Part 2: Solving the system AX = B
1. Identify the matrices A, X, and B from the system of equations.
2. Calculate the solution using X = A\(^{-1}\)B.
Step 3: Detailed Explanation:
Part 1: Finding \(A^{-1}\)
Given \(A = \begin{bmatrix} 2 & -3 & 5
3 & 2 & -4
1 & 1 & -2 \end{bmatrix}\).
1. Determinant of A: \[ |A| = 2(2(-2) - (-4)(1)) - (-3)(3(-2) - (-4)(1)) + 5(3(1) - 2(1)) \] \[ |A| = 2(-4+4) + 3(-6+4) + 5(3-2) = 2(0) + 3(-2) + 5(1) = 0 - 6 + 5 = -1 \] Since \(|A| \neq 0\), the inverse exists.
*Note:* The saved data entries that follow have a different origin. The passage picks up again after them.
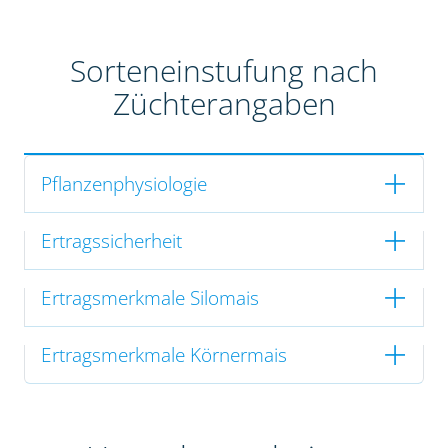
Sorteneinstufung nach
Züchterangaben
Pflanzenphysiologie
Ertragssicherheit
Ertragsmerkmale Silomais
Ertragsmerkmale Körnermais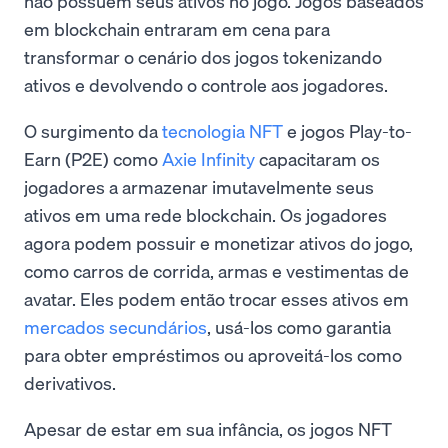
não possuem seus ativos no jogo. Jogos baseados
em blockchain entraram em cena para
transformar o cenário dos jogos tokenizando
ativos e devolvendo o controle aos jogadores.
O surgimento da
tecnologia NFT
e jogos Play-to-
Earn (P2E) como
Axie Infinity
capacitaram os
jogadores a armazenar imutavelmente seus
ativos em uma rede blockchain. Os jogadores
agora podem possuir e monetizar ativos do jogo,
como carros de corrida, armas e vestimentas de
avatar. Eles podem então trocar esses ativos em
mercados secundários
, usá-los como garantia
para obter empréstimos ou aproveitá-los como
derivativos.
Apesar de estar em sua infância, os jogos NFT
2. Adjugate of A: The cofactor matrix C is: \[ C_{11} = 0, \quad C_{12} = -(-6+4)=2, \quad C_{13} = 3-2=1 \] \[ C_{21} = -(6-5)=-1, \quad C_{22} = -4-5=-9, \quad C_{23} = -(2-(-3))=-5 \] \[ C_{31} = 12-10=2, \quad C_{32} = -(-8-15)=23, \quad C_{33} = 4-(-9)=13 \] So, \(C = \begin{bmatrix} 0 & 2 & 1
-1 & -9 & -5
2 & 23 & 13 \end{bmatrix}\).
adj(A) = \(C^T = \begin{bmatrix} 0 & -1 & 2
2 & -9 & 23
1 & -5 & 13 \end{bmatrix}\).
3. Inverse of A: \[ A^{-1} = \frac{1}{|A|}\text{adj}(A) = \frac{1}{-1} \begin{bmatrix} 0 & -1 & 2
2 & -9 & 23
1 & -5 & 13 \end{bmatrix} = \begin{bmatrix} 0 & 1 & -2
-2 & 9 & -23
-1 & 5 & -13 \end{bmatrix} \] Part 2: Solving the System of Equations
The system is: \[ 2x - 3y + 5z = 11 \] \[ 3x + 2y - 4z = -5 \] \[ x + y - 2z = -3 \] This can be written as AX = B, where: \[ A = \begin{bmatrix} 2 & -3 & 5
3 & 2 & -4
1 & 1 & -2 \end{bmatrix}, \quad X = \begin{bmatrix} x
y
z \end{bmatrix}, \quad B = \begin{bmatrix} 11
-5
-3 \end{bmatrix} \] The solution is X = A\(^{-1}\)B. \[ \begin{bmatrix} x
y
z \end{bmatrix} = \begin{bmatrix} 0 & 1 & -2
-2 & 9 & -23
-1 & 5 & -13 \end{bmatrix} \begin{bmatrix} 11
-5
-3 \end{bmatrix} \] \[ \begin{bmatrix} x
y
z \end{bmatrix} = \begin{bmatrix} 0(11)+1(-5)+(-2)(-3)
-2(11)+9(-5)+(-23)(-3)
-1(11)+5(-5)+(-13)(-3) \end{bmatrix} = \begin{bmatrix} 0-5+6
-22-45+69
-11-25+39 \end{bmatrix} = \begin{bmatrix} 1
2
3 \end{bmatrix} \] Step 4: Final Answer:
The inverse is \(A^{-1} = \begin{bmatrix} 0 & 1 & -2
-2 & 9 & -23
-1 & 5 & -13 \end{bmatrix}\).
The solution to the system of equations is x = 1, y = 2, z = 3.